Read the data below. Every line holding the string "security" must be copied.

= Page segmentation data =
========================================
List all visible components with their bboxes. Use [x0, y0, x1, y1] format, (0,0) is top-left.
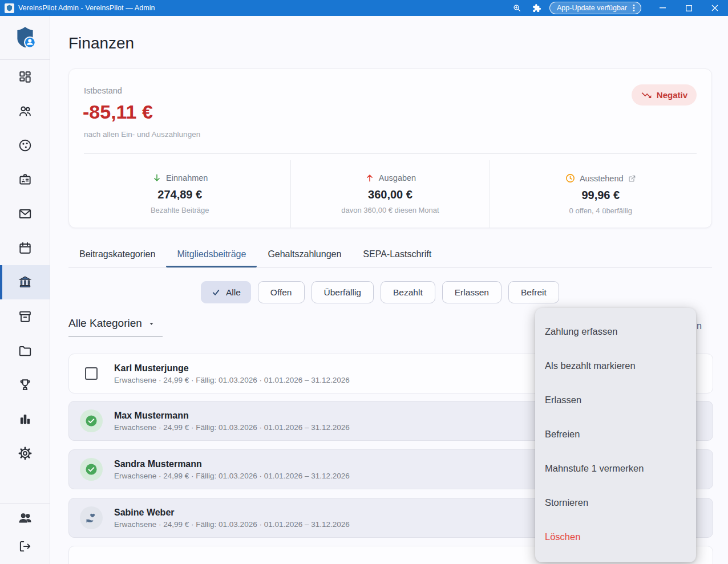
filter-chip-label: Bezahlt: [393, 287, 423, 298]
category-select[interactable]: Alle Kategorien: [68, 317, 163, 337]
people-icon: [18, 104, 33, 119]
tab-sepa-lastschrift[interactable]: SEPA-Lastschrift: [352, 242, 442, 267]
paid-check-icon: [80, 409, 103, 432]
status-badge-label: Negativ: [657, 90, 687, 100]
balance-subtitle: nach allen Ein- und Auszahlungen: [84, 130, 200, 139]
filter-chip-bezahlt[interactable]: Bezahlt: [381, 281, 435, 303]
close-button[interactable]: [702, 0, 728, 16]
app-logo-icon: [0, 16, 50, 59]
sidebar-item-members[interactable]: [0, 94, 50, 128]
row-checkbox[interactable]: [85, 367, 98, 380]
filter-chip-alle[interactable]: Alle: [201, 281, 251, 303]
member-name: Sabine Weber: [114, 508, 350, 518]
trophy-icon: [18, 378, 33, 392]
context-menu: Zahlung erfassen Als bezahlt markieren E…: [535, 308, 696, 562]
paid-check-icon: [80, 458, 103, 481]
mail-icon: [18, 206, 33, 221]
sidebar-item-archive[interactable]: [0, 299, 50, 334]
app-shield-icon: [5, 3, 14, 13]
minimize-button[interactable]: [649, 0, 676, 16]
member-details: Erwachsene · 24,99 € · Fällig: 01.03.202…: [114, 423, 350, 432]
app-window: VereinsPilot Admin - VereinsPilot — Admi…: [0, 0, 728, 564]
people-filled-icon: [18, 510, 33, 525]
app-update-label: App-Update verfügbar: [557, 4, 627, 12]
dashboard-icon: [18, 70, 33, 84]
window-title: VereinsPilot Admin - VereinsPilot — Admi…: [18, 4, 155, 12]
menu-item-befreien[interactable]: Befreien: [535, 417, 696, 451]
more-dots-icon[interactable]: [630, 4, 637, 12]
sidebar-item-documents[interactable]: [0, 334, 50, 368]
balance-label: Istbestand: [84, 86, 122, 95]
menu-item-stornieren[interactable]: Stornieren: [535, 485, 696, 520]
bar-chart-icon: [18, 412, 33, 427]
balance-amount: -85,11 €: [83, 101, 153, 123]
member-details: Erwachsene · 24,99 € · Fällig: 01.03.202…: [114, 376, 350, 384]
sidebar-item-logout[interactable]: [0, 532, 50, 561]
filter-chip-label: Erlassen: [455, 287, 489, 298]
sidebar-item-mail[interactable]: [0, 197, 50, 231]
folder-icon: [18, 343, 33, 358]
sidebar-item-id-badge[interactable]: [0, 163, 50, 197]
menu-item-loeschen[interactable]: Löschen: [535, 520, 696, 554]
filter-chip-offen[interactable]: Offen: [258, 281, 305, 303]
sidebar-item-calendar[interactable]: [0, 231, 50, 265]
filter-chip-label: Befreit: [521, 287, 547, 298]
stat-outstanding-value: 99,96 €: [490, 189, 711, 202]
tab-gehaltszahlungen[interactable]: Gehaltszahlungen: [257, 242, 352, 267]
clock-icon: [565, 173, 576, 184]
app-update-button[interactable]: App-Update verfügbar: [549, 2, 641, 14]
sidebar-item-groups[interactable]: [0, 128, 50, 163]
covered-link-fragment[interactable]: n: [697, 321, 702, 331]
trending-down-icon: [641, 90, 652, 101]
filter-chip-ueberfaellig[interactable]: Überfällig: [312, 281, 374, 303]
member-details: Erwachsene · 24,99 € · Fällig: 01.03.202…: [114, 472, 350, 480]
menu-item-zahlung-erfassen[interactable]: Zahlung erfassen: [535, 314, 696, 348]
extensions-puzzle-icon[interactable]: [527, 0, 546, 16]
arrow-down-icon: [152, 173, 162, 183]
sidebar-item-awards[interactable]: [0, 368, 50, 402]
zoom-icon[interactable]: [507, 0, 527, 16]
sidebar-item-finances[interactable]: [0, 265, 50, 299]
balance-summary-card: Istbestand -85,11 € nach allen Ein- und …: [68, 68, 712, 228]
status-filter-chips: Alle Offen Überfällig Bezahlt Erlassen B…: [201, 281, 559, 303]
tab-beitragskategorien[interactable]: Beitragskategorien: [68, 242, 166, 267]
status-badge: Negativ: [632, 84, 697, 106]
external-link-icon[interactable]: [628, 174, 637, 183]
filter-chip-label: Offen: [270, 287, 292, 298]
member-name: Sandra Mustermann: [114, 459, 350, 469]
menu-item-mahnstufe-vermerken[interactable]: Mahnstufe 1 vermerken: [535, 451, 696, 485]
menu-item-als-bezahlt-markieren[interactable]: Als bezahlt markieren: [535, 348, 696, 383]
id-badge-icon: [18, 172, 33, 187]
member-name: Karl Musterjunge: [114, 363, 350, 374]
titlebar: VereinsPilot Admin - VereinsPilot — Admi…: [0, 0, 728, 16]
stat-expenses-value: 360,00 €: [291, 188, 489, 201]
logout-icon: [18, 539, 33, 554]
sidebar-item-dashboard[interactable]: [0, 60, 50, 94]
stat-income-sub: Bezahlte Beiträge: [69, 206, 290, 214]
filter-chip-befreit[interactable]: Befreit: [508, 281, 559, 303]
page-title: Finanzen: [68, 34, 134, 52]
sidebar-item-settings[interactable]: [0, 436, 50, 470]
stat-expenses: Ausgaben 360,00 € davon 360,00 € diesen …: [290, 160, 490, 228]
tab-mitgliedsbeitraege[interactable]: Mitgliedsbeiträge: [166, 242, 257, 267]
check-icon: [211, 287, 221, 297]
card-divider: [84, 153, 697, 154]
stat-outstanding: Ausstehend 99,96 € 0 offen, 4 überfällig: [490, 160, 711, 228]
sidebar-item-statistics[interactable]: [0, 402, 50, 436]
sidebar-item-users[interactable]: [0, 504, 50, 532]
maximize-button[interactable]: [676, 0, 702, 16]
bank-icon: [18, 275, 33, 290]
stat-income: Einnahmen 274,89 € Bezahlte Beiträge: [69, 160, 290, 228]
stat-expenses-label: Ausgaben: [379, 173, 416, 182]
sidebar: [0, 16, 50, 564]
member-details: Erwachsene · 24,99 € · Fällig: 01.03.202…: [114, 520, 350, 529]
finance-tabs: Beitragskategorien Mitgliedsbeiträge Geh…: [68, 242, 712, 268]
calendar-icon: [18, 241, 33, 255]
stat-outstanding-label: Ausstehend: [580, 174, 624, 183]
hand-heart-icon: [80, 506, 103, 529]
gear-icon: [18, 446, 33, 461]
category-select-value: Alle Kategorien: [68, 317, 142, 330]
dots-circle-icon: [18, 138, 33, 153]
filter-chip-erlassen[interactable]: Erlassen: [442, 281, 501, 303]
menu-item-erlassen[interactable]: Erlassen: [535, 383, 696, 417]
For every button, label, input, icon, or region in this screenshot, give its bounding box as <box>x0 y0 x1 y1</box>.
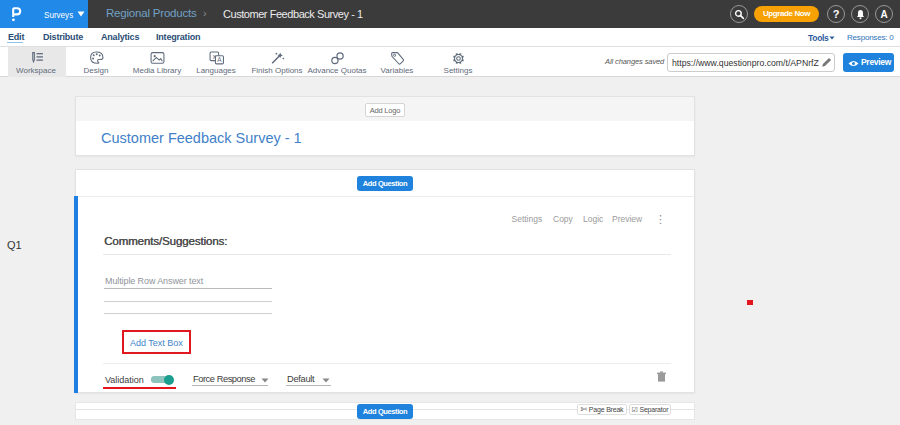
svg-text:A: A <box>217 56 222 63</box>
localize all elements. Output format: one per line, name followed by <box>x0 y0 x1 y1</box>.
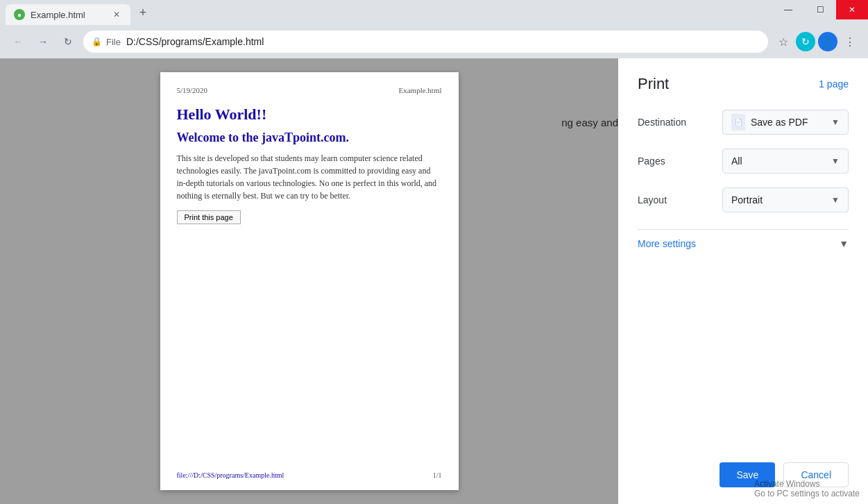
forward-button[interactable]: → <box>33 32 53 51</box>
preview-title: Hello World!! <box>177 106 442 124</box>
security-label: File <box>106 37 121 47</box>
menu-button[interactable]: ⋮ <box>840 32 860 51</box>
destination-select-inner: 📄 Save as PDF <box>731 114 831 131</box>
preview-header: 5/19/2020 Example.html <box>177 86 442 94</box>
destination-chevron: ▼ <box>831 117 840 127</box>
title-bar: ● Example.html ✕ + — ☐ ✕ <box>0 0 868 25</box>
layout-row: Layout Portrait ▼ <box>638 187 849 212</box>
destination-value: Save as PDF <box>751 117 808 128</box>
preview-footer-url: file:///D:/CSS/programs/Example.html <box>177 471 284 479</box>
save-button[interactable]: Save <box>720 462 775 487</box>
print-panel-footer: Save Cancel <box>638 446 849 487</box>
toolbar-right: ☆ ↻ 👤 ⋮ <box>774 32 860 51</box>
extension-icon[interactable]: ↻ <box>796 32 815 51</box>
destination-label: Destination <box>638 117 714 128</box>
print-preview-page: 5/19/2020 Example.html Hello World!! Wel… <box>160 72 459 490</box>
bookmark-button[interactable]: ☆ <box>774 32 793 51</box>
tab-favicon: ● <box>14 9 25 20</box>
preview-page-num: 1/1 <box>433 471 442 479</box>
maximize-button[interactable]: ☐ <box>804 0 836 19</box>
pdf-icon: 📄 <box>731 114 745 131</box>
more-settings-label: More settings <box>638 238 839 249</box>
preview-footer: file:///D:/CSS/programs/Example.html 1/1 <box>177 471 442 479</box>
webpage-background: Hello Wo Welcome This site is de in-dept… <box>0 58 618 504</box>
layout-value: Portrait <box>731 194 763 205</box>
more-settings-chevron: ▼ <box>839 238 849 249</box>
omnibox[interactable]: 🔒 File D:/CSS/programs/Example.html <box>83 31 768 53</box>
security-icon: 🔒 <box>92 37 102 47</box>
preview-subtitle: Welcome to the javaTpoint.com. <box>177 131 442 145</box>
preview-print-button[interactable]: Print this page <box>177 210 241 224</box>
close-button[interactable]: ✕ <box>836 0 868 19</box>
layout-select[interactable]: Portrait ▼ <box>722 187 849 212</box>
destination-select[interactable]: 📄 Save as PDF ▼ <box>722 110 849 135</box>
print-preview-overlay: 5/19/2020 Example.html Hello World!! Wel… <box>0 58 618 504</box>
pages-row: Pages All ▼ <box>638 149 849 174</box>
pages-value: All <box>731 156 742 167</box>
print-panel: Print 1 page Destination 📄 Save as PDF ▼… <box>618 58 868 504</box>
pages-select[interactable]: All ▼ <box>722 149 849 174</box>
pages-chevron: ▼ <box>831 156 840 166</box>
webpage-right-text: ng easy and <box>561 117 618 128</box>
preview-body: This site is developed so that students … <box>177 152 442 202</box>
window-controls: — ☐ ✕ <box>772 0 868 19</box>
print-page-count: 1 page <box>819 78 849 90</box>
tab-title: Example.html <box>31 10 85 20</box>
cancel-button[interactable]: Cancel <box>783 462 849 487</box>
refresh-button[interactable]: ↻ <box>58 32 78 51</box>
back-button[interactable]: ← <box>8 32 28 51</box>
profile-button[interactable]: 👤 <box>818 32 837 51</box>
print-panel-title: Print <box>638 75 669 93</box>
tab-close-button[interactable]: ✕ <box>111 9 122 20</box>
layout-label: Layout <box>638 194 714 205</box>
destination-row: Destination 📄 Save as PDF ▼ <box>638 110 849 135</box>
preview-filename: Example.html <box>398 86 441 94</box>
new-tab-button[interactable]: + <box>133 3 153 22</box>
active-tab[interactable]: ● Example.html ✕ <box>6 4 130 25</box>
pages-label: Pages <box>638 156 714 167</box>
minimize-button[interactable]: — <box>772 0 804 19</box>
more-settings-row[interactable]: More settings ▼ <box>638 229 849 258</box>
address-bar: ← → ↻ 🔒 File D:/CSS/programs/Example.htm… <box>0 25 868 58</box>
print-panel-header: Print 1 page <box>638 75 849 93</box>
preview-date: 5/19/2020 <box>177 86 208 94</box>
main-content: Hello Wo Welcome This site is de in-dept… <box>0 58 868 504</box>
layout-chevron: ▼ <box>831 195 840 205</box>
url-display: D:/CSS/programs/Example.html <box>126 36 264 47</box>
========================================
= Written response =
security-label: File <box>106 37 121 47</box>
security-icon: 🔒 <box>92 37 102 47</box>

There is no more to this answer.